USD/CAD is currently displaying some bullish signs, but lacks the momentum to confirm a full reversal of the bearish trend it has been following. In order to indicate a significant change in the trend, the pair would need to rise more strongly and break above key levels. The risks remain tilted to the downside as long as the bear trend remains intact, and a break below the 1.3440 lows could extend the downtrend towards the next target at 1.3380.
On the daily chart, USD/CAD formed a Two-Bar reversal pattern at the lows on August 27 and 28, which typically indicates a short-term reversal to the upside. This pattern occurs at the end of a downward move when a long red candle is followed by a green candle of similar size and shape. The pair also broke above the trendline for the downward move, with the Relative Strength Index (RSI) rising out of the oversold zone and providing a buy signal, adding further evidence to a potential reversal.

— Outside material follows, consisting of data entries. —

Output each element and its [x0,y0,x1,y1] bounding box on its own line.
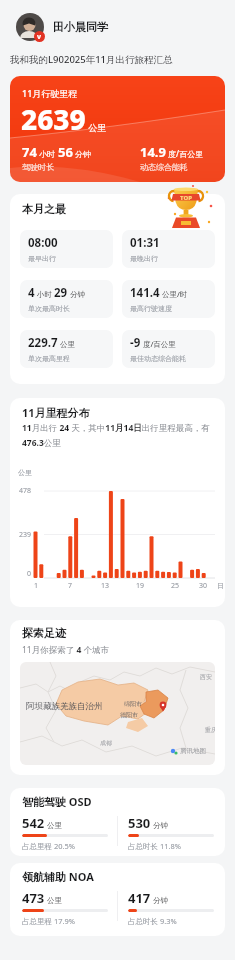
staticText: 1 [34,581,39,591]
staticText: 13 [101,581,110,591]
staticText: 14.9 [140,143,166,161]
button[interactable]: 探索足迹 [10,620,225,775]
staticText: 动态综合能耗 [140,162,188,172]
staticText: 单次最高时长 [28,304,70,313]
staticText: 11月里程分布 [22,405,90,420]
staticText: 478 [10,486,31,496]
staticText: 度/百公里 [166,148,204,159]
staticText: 74 [22,143,37,161]
staticText: 绵阳市 [124,700,142,708]
staticText: 公里 [86,121,107,133]
staticText: 德阳市 [120,711,138,719]
staticText: 我和我的L902025年11月出行旅程汇总 [10,53,173,66]
staticText: 度/百公里 [141,339,176,349]
staticText: 占总里程 17.9% [22,916,76,926]
staticText: 驾驶时长 [22,162,54,172]
button[interactable]: 智能驾驶 OSD [10,788,225,856]
staticText: 11月你探索了 4 个城市 [22,644,110,656]
staticText: 智能驾驶 OSD [22,794,92,809]
staticText: 2639 [21,100,86,138]
staticText: 成都 [100,739,112,747]
staticText: 239 [10,530,31,540]
button[interactable]: 01:31 [122,230,215,268]
staticText: 领航辅助 NOA [22,869,94,884]
staticText: 08:00 [28,235,58,251]
staticText: 417 [128,889,151,907]
staticText: 腾讯地图 [180,747,206,755]
staticText: 公里 [18,468,32,477]
staticText: 530 [128,814,151,832]
staticText: 占总里程 20.5% [22,841,76,851]
staticText: 最高行驶速度 [130,304,172,313]
staticText: 探索足迹 [22,626,66,640]
staticText: 分钟 [73,148,92,159]
staticText: 日 [217,581,224,590]
button[interactable]: 229.7 [20,330,113,368]
staticText: 单次最高里程 [28,354,70,363]
staticText: 最佳动态综合能耗 [130,354,186,363]
staticText: 田小晨同学 [53,20,108,34]
staticText: 4 [28,285,35,301]
staticText: 11月出行 24 天，其中11月14日出行里程最高，有 476.3公里 [22,422,217,449]
staticText: 阿坝藏族羌族自治州 [26,701,103,712]
staticText: 229.7 [28,335,58,351]
staticText: 7 [68,581,73,591]
button[interactable]: 141.4 [122,280,215,318]
staticText: V [37,33,42,41]
staticText: -9 [130,335,141,351]
staticText: 01:31 [130,235,160,251]
staticText: 0 [10,569,31,579]
staticText: 分钟 [68,289,85,299]
staticText: 141.4 [130,285,160,301]
staticText: 小时 [37,148,58,159]
button[interactable]: 11月行驶里程 [10,76,225,182]
button[interactable]: 本月之最 [10,194,225,384]
staticText: 25 [171,581,180,591]
staticText: 30 [199,581,208,591]
button[interactable]: V [16,13,108,41]
staticText: 本月之最 [22,202,66,216]
staticText: 公里 [45,820,62,830]
staticText: 分钟 [151,895,168,905]
staticText: 西安 [200,673,212,681]
staticText: 公里 [58,339,75,349]
staticText: 占总时长 11.8% [128,841,182,851]
staticText: 分钟 [151,820,168,830]
staticText: 473 [22,889,45,907]
staticText: 542 [22,814,45,832]
button[interactable]: 领航辅助 NOA [10,863,225,936]
staticText: 11月行驶里程 [22,87,78,99]
staticText: 最早出行 [28,254,56,263]
staticText: 公里 [45,895,62,905]
button[interactable]: -9 [122,330,215,368]
staticText: 最晚出行 [130,254,158,263]
staticText: 19 [136,581,145,591]
staticText: 29 [54,285,68,301]
staticText: 小时 [35,289,54,299]
staticText: 占总时长 9.3% [128,916,177,926]
button[interactable]: 08:00 [20,230,113,268]
button[interactable]: 11月里程分布 [10,398,225,607]
staticText: 公里/时 [160,289,188,299]
staticText: TOP [180,194,192,202]
staticText: 重庆 [205,726,215,734]
staticText: 56 [58,143,73,161]
button[interactable]: 4 [20,280,113,318]
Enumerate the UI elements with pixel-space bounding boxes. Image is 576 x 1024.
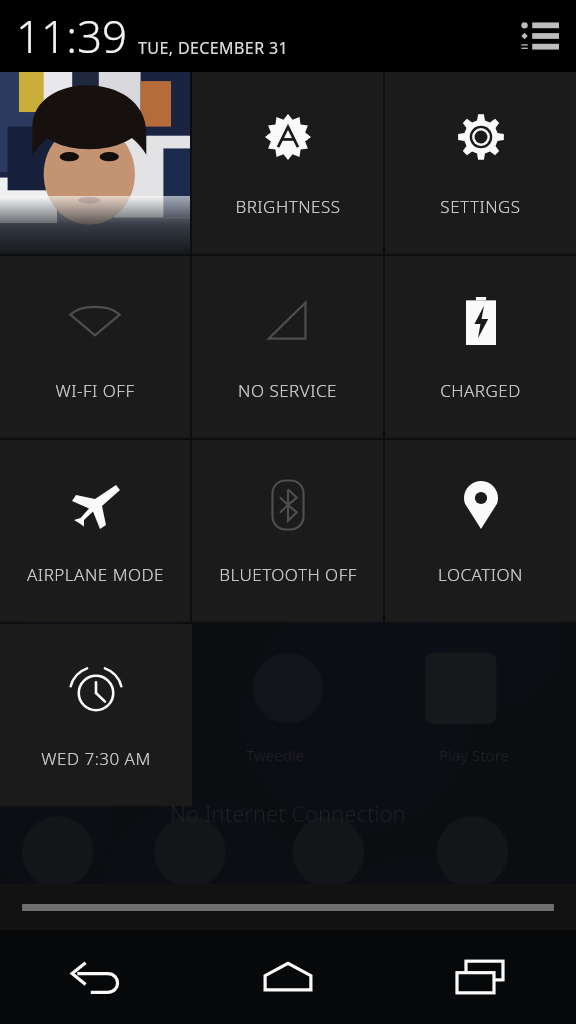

For a bullish reversal to be confirmed, USD/CAD would need to close above the 1.3520-25 level, casting doubt on the bearish trend. A move towards 1.3593 could follow, with a break above this level providing a stronger indication of a trend reversal. However, the current recovery has been slow and weak, leaving the possibility open for the bear trend to resume. A break back below the trendline would signal renewed weakness, with the next bearish target at 1.3380 followed by the bottom of the range at 1.3222.
In conclusion, while USD/CAD is currently showing some bullish signs and potential for a reversal, it is still too early to confirm a definitive change in the trend. Traders should closely monitor key levels and indicators such as the RSI for further confirmation of a bullish momentum shift. The bear trend remains a significant factor to consider, and a break below key support levels could see a continuation of the downward movement in the pair.